When it is Portuguese artist Joana Vasconcelos’s stunning sculptural oversize works, her latest stands out from the cake. The well-known artist has spent the last five years creating an almost 40-foot high 3-tiered gateau of woodland situated in the English countryside.
Set in a lush forest is a vast, engaging patisserie with a whimsical, immersive feel that sparkles in a glossy, icing-like finish and is covered in 255,000 ornamental ceramic pieces. It’s a sculpture that is such an architectural delight. The delectable piece is embellished with pastel-colored cherubs sitting upon pedestals and mermaids made of ceramic and stunning dolphins who release water out of their mouths. Vasconcelos revealed an absurd amount of pure joy for the general public this week (it will remain on display until the 26th of October).
Wedding Cakewa s ordered by the collector and arts philanthropist Lord Jacob Rothschild for the Waddesdon estate located in Buckinghamshire, England, and is located next to the 19th century dairy, which was constructed in the 19th century by baron F19th-centuryRothschild to entertain guests at his famed party at Baronome. “The vision, imagination, and ambition exemplified in the Wedding Cake is a perfect match for the passion which drove Baron Ferdinand to build the manor and the dairy, where he intended that his many friends would be surprised and delighted at every turn,” Lord Rothschild declared in an announcement to the press.
The materials utilized reflect the various influences of the international world on her Portuguese home tradition over the years, with themes inspired by carnivals as well as Chinese or Japanese ceramics produced by the Viuva Lamego factory which is operating in the city of her birth, Sintra, Portugal, for more, than 170 years.
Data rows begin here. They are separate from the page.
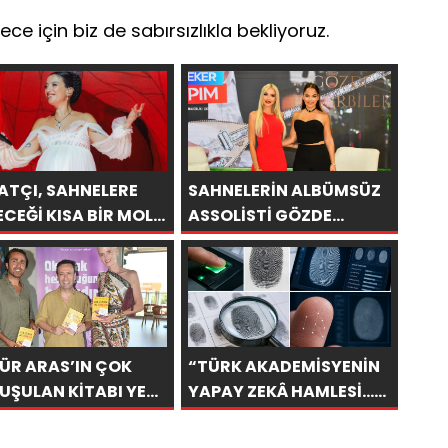
 için biz de sabırsızlıkla bekliyoruz.
ATÇI, SAHNELERE
SAHNELERİN ALBÜMSÜZ
ECEĞİ KISA BİR MOLA
ASSOLİSTİ GÖZDE
ESİ 13 AĞUSTOS’TA
DEMİRBİLEK, NR1
 KEZ HARBİYE’DE
MAGAZİN’DE: “SON
CAK!
ASSOLİST OLARAK VAR
OLACAĞIM!”
ÜR ARAS’IN ÇOK
“TÜRK AKADEMİSYENİN
UŞULAN KİTABI YENI
YAPAY ZEKÂ HAMLESİ…
ISINI TITANIC
PARMAK İZİNDEN KİŞİYE
URY COLLECTION
ÖZEL ANALİZ”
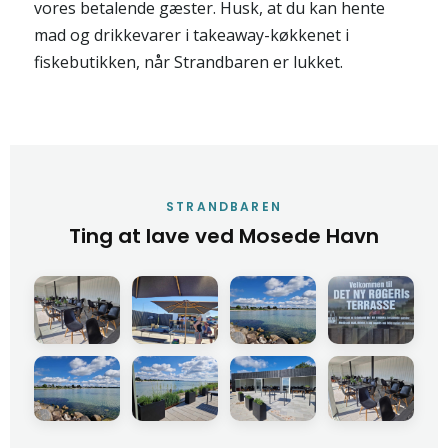
vores betalende gæster. Husk, at du kan hente
mad og drikkevarer i takeaway-køkkenet i
fiskebutikken, når Strandbaren er lukket.
STRANDBAREN
Ting at lave ved Mosede Havn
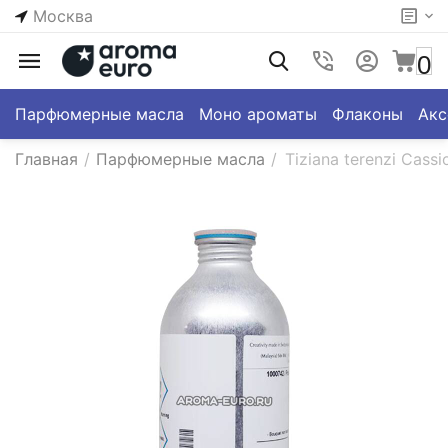
Москва
0
Парфюмерные масла
Моно ароматы
Флаконы
Акс
Главная
/
Парфюмерные масла
/
Tiziana terenzi Cass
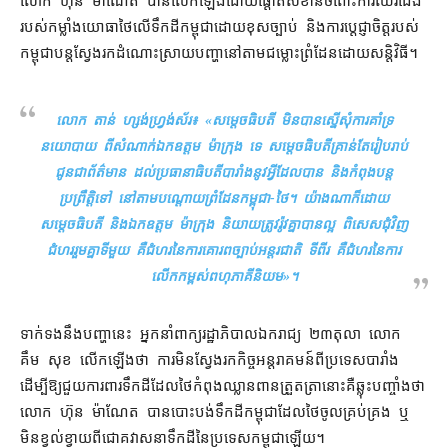
របស់​កម្លាំង​យោធា​ថៃ​លើ​ទឹកដី​កម្ពុជា​ដោយ​ខុសច្បាប់ និង​ការ​ប្ដេជ្ញាចិត្ត​របស់​
កម្ពុជា​បន្ត​ស្វែងរក​ដំណោះស្រាយ​បញ្ហា​នៅ​តាម​ជម្លោះព្រំដែន​ដោយ​សន្តិវិធី។
លោក តាន់ ហ្សង់ហ្វ្រង់ស័រ៖ «
សម្ដេច​ធិបតី មិនបាន​ស្នើសុំ​ការ​គាំទ្រ​
នយោបាយ ពី​សំណាក់​ឯកឧត្ដម ម៉ាក្រុង ទេ សម្ដេច​ធិបតី​គ្រាន់តែ​រៀបរាប់​
ជូន​ជា​ព័ត៌មាន ដល់​ប្រធានាធិបតី​បារាំង​នូវ​អ្វី​ដែល​បាន និង​កំពុង​បន្ត​
ប្រព្រឹត្តិ​ទៅ នៅ​តាម​បណ្ដោយ​ព្រំដែន​កម្ពុជា​-​ថៃ​។ យ៉ាងណាក៏ដោយ
សម្ដេច​ធិបតី និង​ឯកឧត្ដម ម៉ា​ក្រុង និយាយ​ត្រូវរ៉ូវ​គ្នា​បាន​ល្អ ពិសេស​ជុំវិញ​
ជំហរ​រួមគ្នា​ទីមួយ គឺ​ជំហរ​នៃ​ការគោរព​ច្បាប់​អន្តរជាតិ ទីពីរ គឺ​ជំហរ​នៃ​ការ​
លើកកម្ពស់​ពហុភាគី​និយម
»។
ទាក់ទង​នឹង​បញ្ហា​នេះ អ្នកនាំពាក្យ​រដ្ឋាភិបាល​ឯករាជ្យ ២៣​តុលា លោក
គឹម សុខ លើកឡើង​ថា ការមិ​ន​ស្វែងរក​កិច្ច​អន្តរាគមន៍​ពី​ប្រទេស​បារាំង
ដើម្បី​ឱ្យ​ជួយ​ការពារ​ទឹកដី​ដែល​ថៃ​កំពុង​ឈ្លានពាន​ត្រួតត្រា​នោះ​គឺ​ឆ្លុះបញ្ចាំង​ថា
លោក ហ៊ុន ម៉ា​ណែ​ត បាន​បោះបង់​ទឹកដី​កម្ពុជា​ដែល​ថៃ​ចូល​គ្រប់គ្រង ឬ​
មិន​ខ្វល់ខ្វាយ​ពី​ជោគវាសនា​ទឹកដី​នៃ​ប្រទេស​កម្ពុជា​ឡើយ។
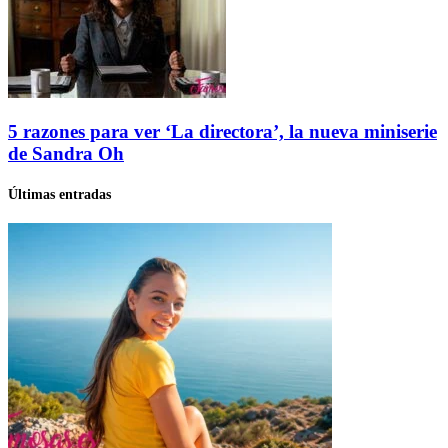
5 razones para ver ‘La directora’, la nueva miniserie
de Sandra Oh
Últimas entradas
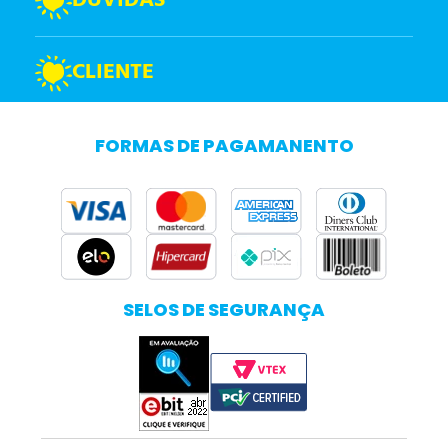
DÚVIDAS
CLIENTE
FORMAS DE PAGAMANENTO
SELOS DE SEGURANÇA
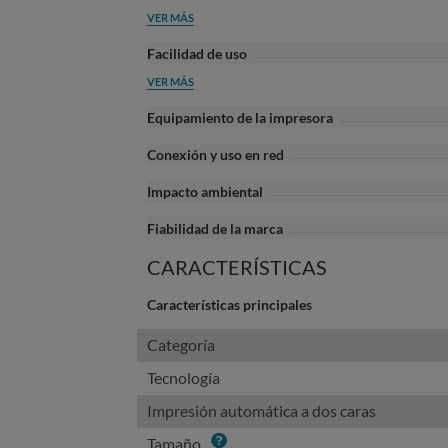
VER MÁS
Facilidad de uso
VER MÁS
Equipamiento de la impresora
Conexión y uso en red
Impacto ambiental
Fiabilidad de la marca
CARACTERÍSTICAS
Características principales
Categoría
Tecnología
Impresión automática a dos caras
Info
Tamaño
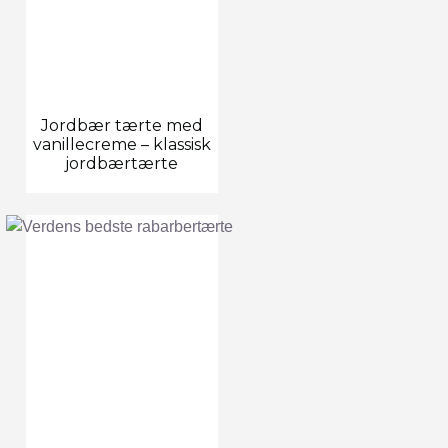
Jordbær tærte med
vanillecreme – klassisk
jordbærtærte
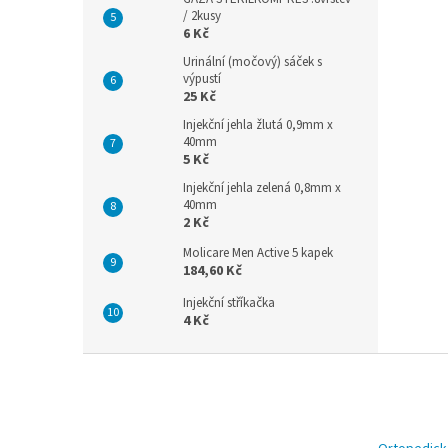
/ 2kusy
6 Kč
Urinální (močový) sáček s
výpustí
25 Kč
Injekční jehla žlutá 0,9mm x
40mm
5 Kč
Injekční jehla zelená 0,8mm x
40mm
2 Kč
Molicare Men Active 5 kapek
184,60 Kč
Injekční stříkačka
4 Kč
Z
á
p
a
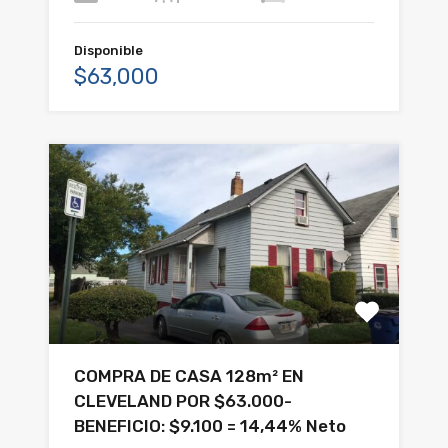
Disponible
$63,000
COMPRA DE CASA 128m² EN
CLEVELAND POR $63.000-
BENEFICIO: $9.100 = 14,44% Neto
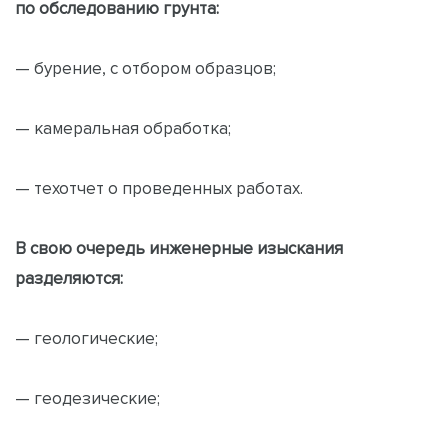
по обследованию грунта:
— бурение, с отбором образцов;
— камеральная обработка;
— техотчет о проведенных работах.
В свою очередь инженерные изыскания
разделяются:
— геологические;
— геодезические;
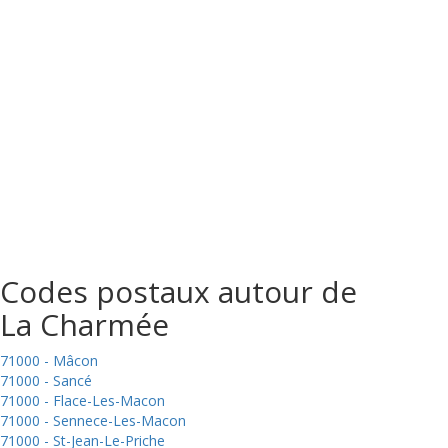
Codes postaux autour de
La Charmée
71000 - Mâcon
71000 - Sancé
71000 - Flace-Les-Macon
71000 - Sennece-Les-Macon
71000 - St-Jean-Le-Priche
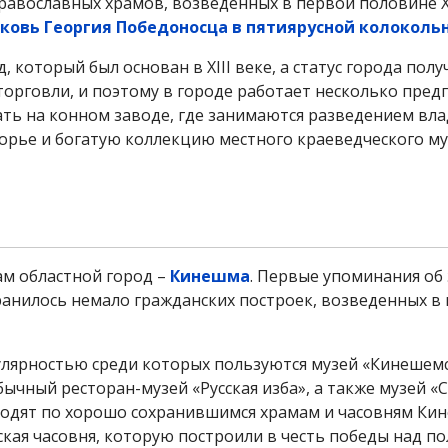
равославных храмов, возведенных в первой половине XI
ковь Георгия Победоносца в пятиярусной колоколь
который был основан в XIII веке, а статус города полу
 торговли, и поэтому в городе работает несколько пре
ть на конном заводе, где занимаются разведением вл
орье и богатую коллекцию местного краеведческого му
ам областной город –
Кинешма
. Первые упоминания об
хранилось немало гражданских построек, возведенных в 
улярностью среди которых пользуются музей «Кинешем
ычный ресторан-музей «Русская изба», а также музей «
одят по хорошо сохранившимся храмам и часовням Ки
кая часовня, которую построили в честь победы над по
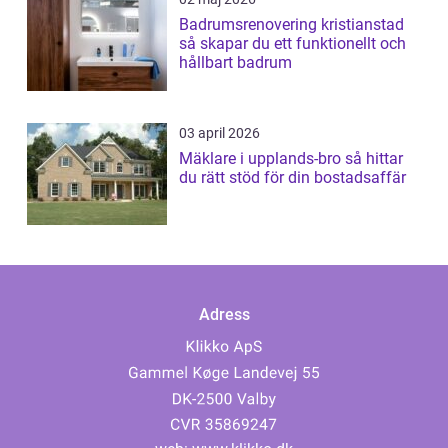
Badrumsrenovering kristianstad
så skapar du ett funktionellt och
hållbart badrum
03 april 2026
Mäklare i upplands-bro så hittar
du rätt stöd för din bostadsaffär
Adress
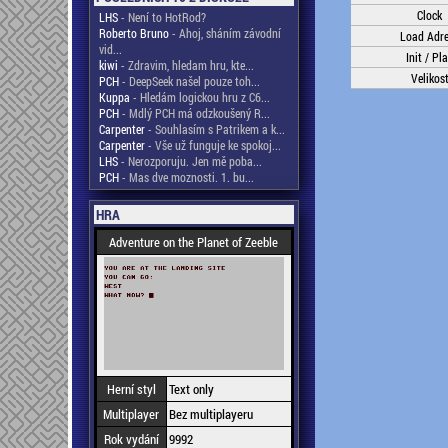
Clock
LHS
- Není to HotRod?
Roberto Bruno
- Ahoj, sháním závodní
Load Adr
vid...
Init / Pl
kiwi
- Zdravim, hledam hru, kte...
Velikos
PCH
- DeepSeek našel pouze toh...
Kuppa
- Hledám logickou hru z C6...
PCH
- Mdlý PCH má odzkoušený R...
Carpenter
- Souhlasím s Patrikem a k...
Carpenter
- Vše už funguje ke spokoj...
LHS
- Nerozporuju. Jen mě poba...
PCH
- Mas dve moznosti. 1. bu...
HRA
Adventure on the Planet of Zeeble
Herní styl
Text only
Multiplayer
Bez multiplayeru
Rok vydání
9992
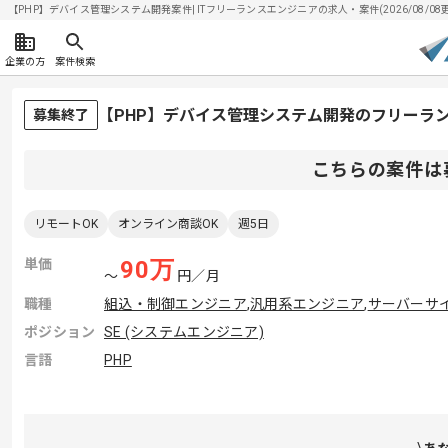
【PHP】デバイス管理システム開発案件| ITフリーランスエンジニアの求人・案件(2026/08/08
企業の方
案件検索
【PHP】デバイス管理システム開発のフリーラ
募集終了
こちらの案件は
リモートOK
オンライン商談OK
週5日
単価
90
万
〜
円／月
職種
組込・制御エンジニア
,
汎用系エンジニア
,
サーバーサ
ポジション
SE (システムエンジニア)
言語
PHP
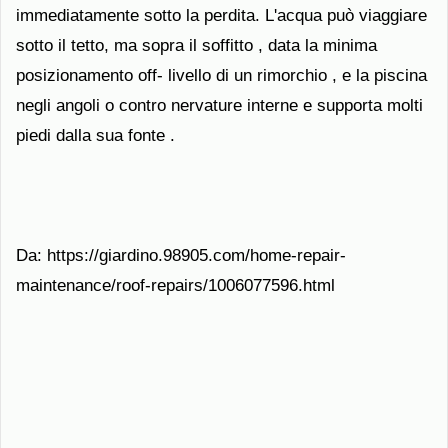
immediatamente sotto la perdita. L'acqua può viaggiare
sotto il tetto, ma sopra il soffitto , data la minima
posizionamento off- livello di un rimorchio , e la piscina
negli angoli o contro nervature interne e supporta molti
piedi dalla sua fonte .
Da: https://giardino.98905.com/home-repair-
maintenance/roof-repairs/1006077596.html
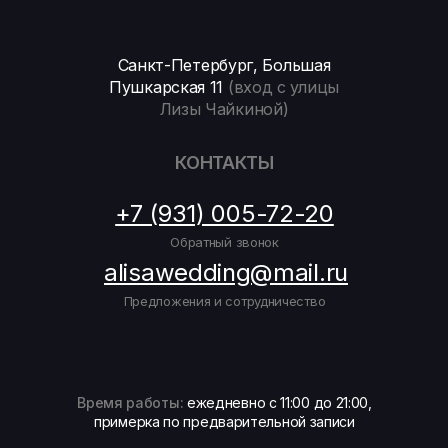
Санкт-Петербург, Большая
Пушкарская 11
(вход с улицы
Лизы Чайкиной)
КОНТАКТЫ
+7 (931) 005-72-20
Обратный звонок
alisawedding@mail.ru
Предложения и сотрудничество
Время работы:
ежедневно с 11:00 до 21:00,
примерка по предварительной записи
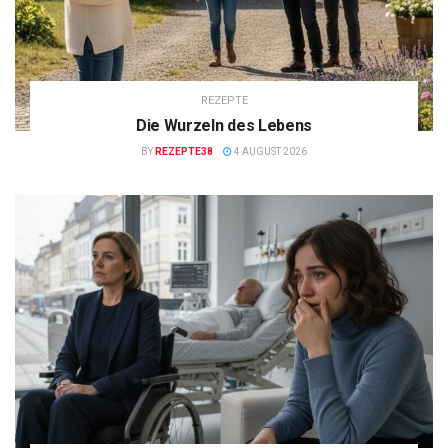
REZEPTE
Die Wurzeln des Lebens
BY
REZEPTE38
4 AUGUST 2026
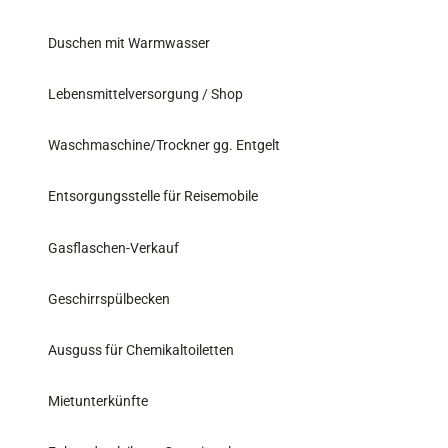
Duschen mit Warmwasser
Lebensmittelversorgung / Shop
Waschmaschine/Trockner gg. Entgelt
Entsorgungsstelle für Reisemobile
Gasflaschen-Verkauf
Geschirrspülbecken
Ausguss für Chemikaltoiletten
Mietunterkünfte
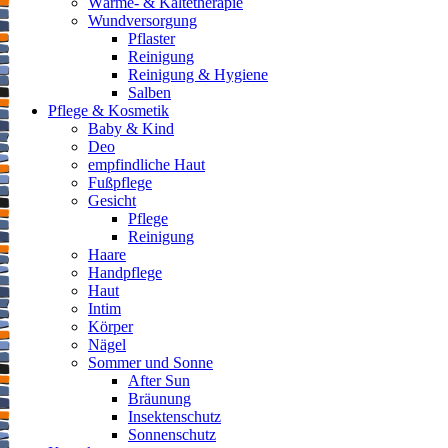
Wärme- & Kältetherapie
Wundversorgung
Pflaster
Reinigung
Reinigung & Hygiene
Salben
Pflege & Kosmetik
Baby & Kind
Deo
empfindliche Haut
Fußpflege
Gesicht
Pflege
Reinigung
Haare
Handpflege
Haut
Intim
Körper
Nägel
Sommer und Sonne
After Sun
Bräunung
Insektenschutz
Sonnenschutz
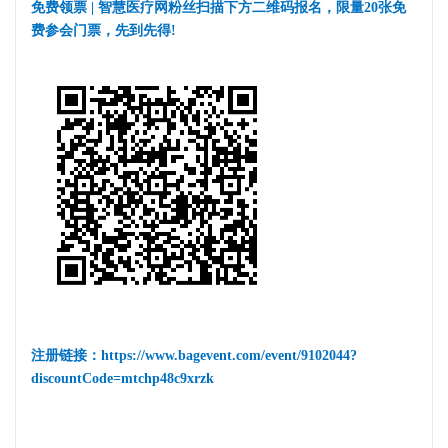
免费领票
| 智慧医疗网粉丝扫描下方二维码报名，限量20张免
费参会门票，先到先得!
注册链接：https://www.bagevent.com/event/9102044?
discountCode=mtchp48c9xrzk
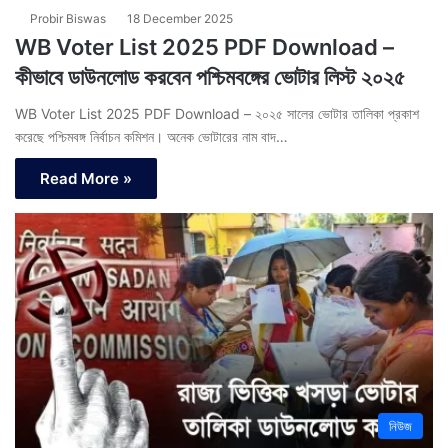
Probir Biswas
18 December 2025
WB Voter List 2025 PDF Download –
কীভাবে ডাউনলোড করবেন পশ্চিমবঙ্গের ভোটার লিস্ট ২০২৫
WB Voter List 2025 PDF Download – ২০২৫ সালের ভোটার তালিকা প্রকাশ
করেছে পশ্চিমবঙ্গ নির্বাচন কমিশন। অনেক ভোটারের নাম বাদ…
Read More »
নিউজ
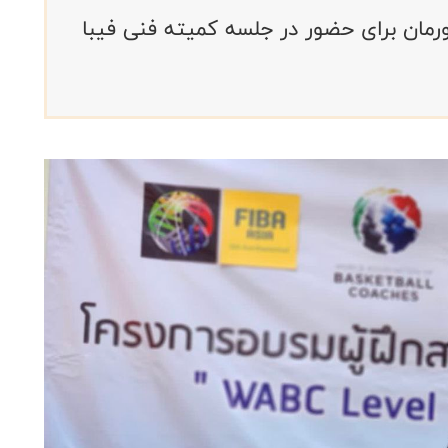
رمان برای حضور در جلسه کمیته فنی فیبا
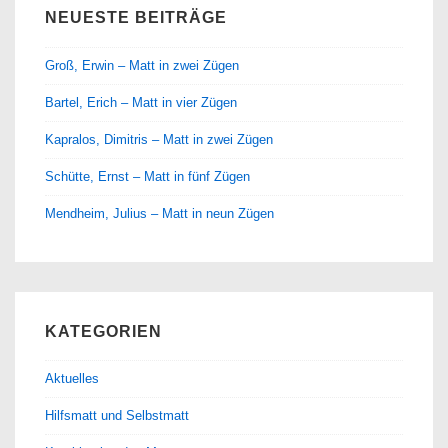
NEUESTE BEITRÄGE
Groß, Erwin – Matt in zwei Zügen
Bartel, Erich – Matt in vier Zügen
Kapralos, Dimitris – Matt in zwei Zügen
Schütte, Ernst – Matt in fünf Zügen
Mendheim, Julius – Matt in neun Zügen
KATEGORIEN
Aktuelles
Hilfsmatt und Selbstmatt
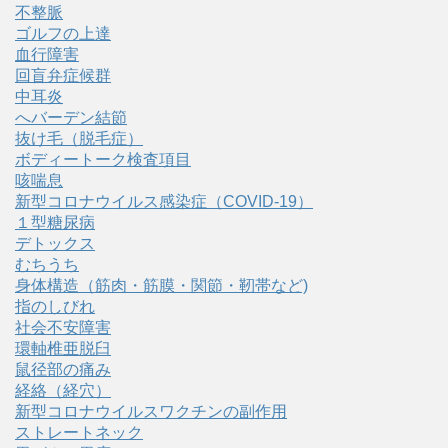
不整脈
ゴルフの上達
血行障害
回盲弁症候群
中耳炎
へバーデン結節
抜け毛（脱毛症）
ボディートーク検査項目
咳喘息
新型コロナウイルス感染症（COVID‑19）
１型糖尿病
デトックス
むちうち
身体構造（筋肉・筋膜・関節・靭帯など)
指のしびれ
社会不安障害
環軸椎亜脱臼
鼠径部の痛み
経絡（経穴）
新型コロナウイルスワクチンの副作用
ストレートネック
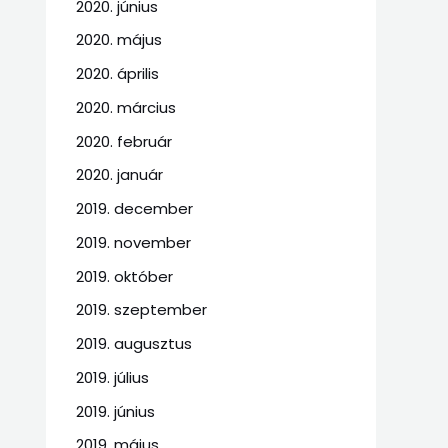
2020. június
2020. május
2020. április
2020. március
2020. február
2020. január
2019. december
2019. november
2019. október
2019. szeptember
2019. augusztus
2019. július
2019. június
2019. május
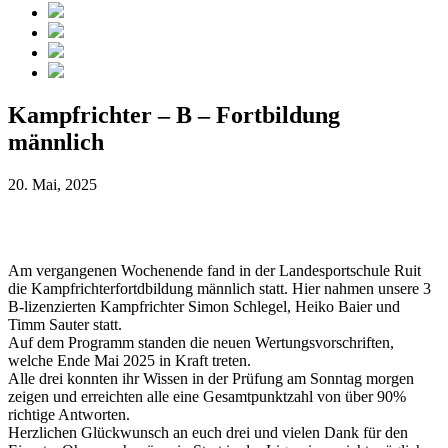
Kampfrichter – B – Fortbildung
männlich
20. Mai, 2025
Am vergangenen Wochenende fand in der Landesportschule Ruit
die Kampfrichterfortdbildung männlich statt. Hier nahmen unsere 3
B-lizenzierten Kampfrichter Simon Schlegel, Heiko Baier und
Timm Sauter statt.
Auf dem Programm standen die neuen Wertungsvorschriften,
welche Ende Mai 2025 in Kraft treten.
Alle drei konnten ihr Wissen in der Prüfung am Sonntag morgen
zeigen und erreichten alle eine Gesamtpunktzahl von über 90%
richtige Antworten.
Herzlichen Glückwunsch an euch drei und vielen Dank für den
In a more fundamental sense, the work, officially titled wedding Cake but affectionately de, scribed in Vasconcelos Wedding, the “impossible project”–expresses the artist’s ongoing fascination with femininity and love and the conflict between the public and private worlds. “I have been addressing the subject of love through my career for almost 30 years now, but this is my biggest challenge so far,” she wrote in the press release. “Many artists have the ‘impossible project’, and this is mine.”
In terms of how the installation is enjoyed in the present, Vasconcelos encourages people to explore three different ways to view the artwork: “Looking from the outside, enjoying the surroundings from the different levels or balconies, and rising to the top, finally completing the artwork with their presence,” she states.
Although Vasconcelos has worked in various art forms, she’s most well recognized for her massive sculptures of large scale that raise ordinary objects to the level of. In the fall of last year, Vasconcelos took over an area of the Jardin des Tuileries by creating an expansivetooktwork and ved as the backdrop for Marea aria Grazia Chiuri’s fashion show in the fashion house Dior in Paris Fashion Week. The previous year she sported a massive Octopus–a patchwork of crochet, velvet, beads, sequins and LED lighting–to the main square at the Macau’s MGM hotel. And who could forget her sparkling 16-foot change composed of Hotel00 tampons, which she exhibited at the Venice Biennale? When you consider the legacy Vasconcelos has left when it comes to art, her latest creation is just the icing over the cake.